Mac Donagh reconhece que a motivação de Scot é nobre: deseja preservar a racionalidade da teologia natural e garantir que se possa provar a existência de Deus de forma lógica e válida. Contudo, ele observa que, ao reduzir a diferença entre Deus e criatura a uma diferença de grau e não de ordem, Scot acaba por comprometer a transcendência divina. A univocidade, se levada a sério até o fim, tende a nivelar Deus e criatura sob um mesmo conceito, o que fere a estrutura metafísica da criação e da participação no ser.

Além disso, Mac Donagh aponta que a própria lógica interna de Scot — ao reconhecer que as perfeições são realizadas de forma diferente em Deus e nas criaturas — já indica a presença implícita de uma analogia. Ou seja, mesmo negando o nome, Scot admite, de fato, a estrutura analógica do ser. Isso demonstra uma inconsistência: a recusa explícita da analogia convive com sua utilização tácita. Assim, a crítica principal do autor é que a metafísica scotista rejeita a analogia apenas em aparência, mantendo-a na substância, ainda que sob outros termos.

Conclusão

Mac Donagh oferece uma leitura rigorosa e crítica da metafísica do ser em Duns Scot. Embora reconheça sua coerência interna, seu realismo e sua nobre intenção de preservar a inteligibilidade racional de Deus, o autor ressalta com força que a tentativa de fundamentar a metafísica na univocidade do ser é, em última análise, filosoficamente insustentável e teologicamente arriscada.

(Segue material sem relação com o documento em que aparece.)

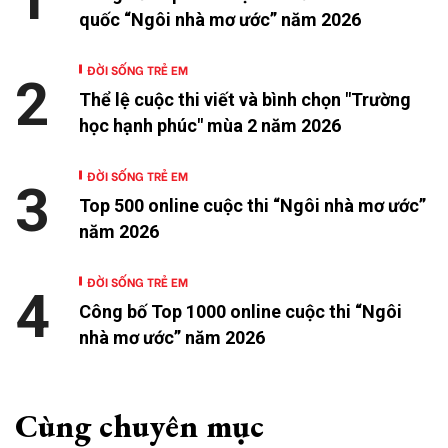
quốc “Ngôi nhà mơ ước” năm 2026
ĐỜI SỐNG TRẺ EM
2
Thể lệ cuộc thi viết và bình chọn "Trường
học hạnh phúc" mùa 2 năm 2026
ĐỜI SỐNG TRẺ EM
3
Top 500 online cuộc thi “Ngôi nhà mơ ước”
năm 2026
ĐỜI SỐNG TRẺ EM
4
Công bố Top 1000 online cuộc thi “Ngôi
nhà mơ ước” năm 2026
Cùng chuyên mục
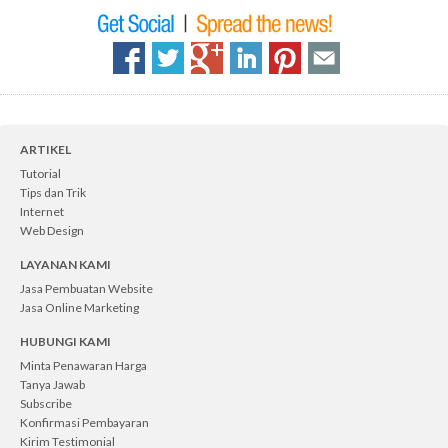
ARTIKEL
Tutorial
Tips dan Trik
Internet
Web Design
LAYANAN KAMI
Jasa Pembuatan Website
Jasa Online Marketing
HUBUNGI KAMI
Minta Penawaran Harga
Tanya Jawab
Subscribe
Konfirmasi Pembayaran
Kirim Testimonial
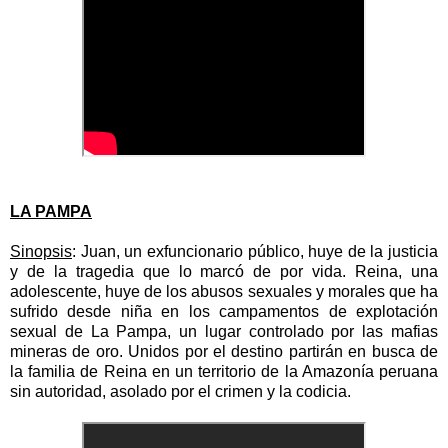
LA PAMPA
Sinopsis
: Juan, un exfuncionario público, huye de la justicia
y de la tragedia que lo marcó de por vida. Reina, una
adolescente, huye de los abusos sexuales y morales que ha
sufrido desde niña en los campamentos de explotación
sexual de La Pampa, un lugar controlado por las mafias
mineras de oro. Unidos por el destino partirán en busca de
la familia de Reina en un territorio de la Amazonía peruana
sin autoridad, asolado por el crimen y la codicia.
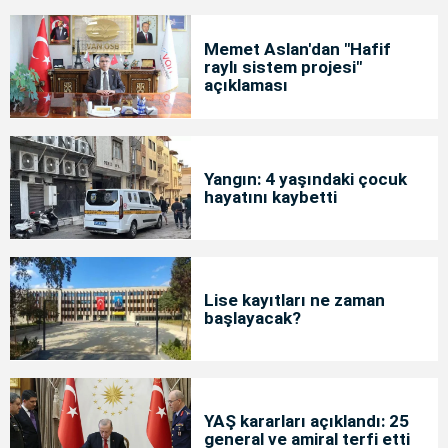
Memet Aslan'dan "Hafif
raylı sistem projesi"
açıklaması
Yangın: 4 yaşındaki çocuk
hayatını kaybetti
Lise kayıtları ne zaman
başlayacak?
YAŞ kararları açıklandı: 25
general ve amiral terfi etti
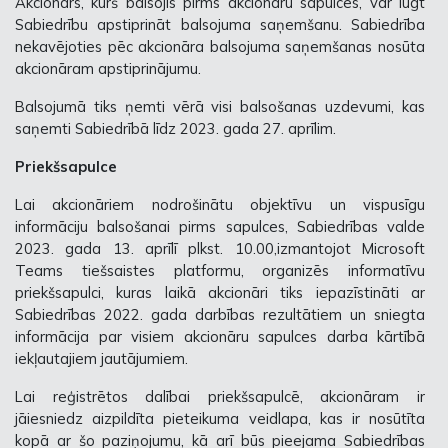
Akcionārs, kurš balsojis pirms akcionāru sapulces, var lūgt
Sabiedrību apstiprināt balsojuma saņemšanu. Sabiedrība
nekavējoties pēc akcionāra balsojuma saņemšanas nosūta
akcionāram apstiprinājumu.
Balsojumā tiks ņemti vērā visi balsošanas uzdevumi, kas
saņemti Sabiedrībā līdz 2023. gada 27. aprīlim.
Priekšsapulce
Lai akcionāriem nodrošinātu objektīvu un vispusīgu
informāciju balsošanai pirms sapulces, Sabiedrības valde
2023. gada 13. aprīlī plkst. 10.00,izmantojot Microsoft
Teams tiešsaistes platformu, organizēs informatīvu
priekšsapulci, kuras laikā akcionāri tiks iepazīstināti ar
Sabiedrības 2022. gada darbības rezultātiem un sniegta
informācija par visiem akcionāru sapulces darba kārtībā
iekļautajiem jautājumiem.
Lai reģistrētos dalībai priekšsapulcē, akcionāram ir
jāiesniedz aizpildīta pieteikuma veidlapa, kas ir nosūtīta
kopā ar šo paziņojumu, kā arī būs pieejama Sabiedrības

A recusa da analogia decorre de uma concepção empobrecida do próprio conceito de analogia e conduz a uma metafísica menos rica e menos fiel à estrutura real do ser.


Scot, portanto, é criticado por desviar-se do princípio central da tradição aristotélico-tomista: que o ser se diz de muitas maneiras, mas não em sentido unívoco — e que Deus, embora conhecido e nomeado a partir das criaturas, o é segundo uma analogia proporcional, não por identidade de conceito. A obra de Mac Donagh, assim, se inscreve no esforço neoescolástico de preservar a analogia como chave da metafísica cristã, contra o risco racionalista da univocidade.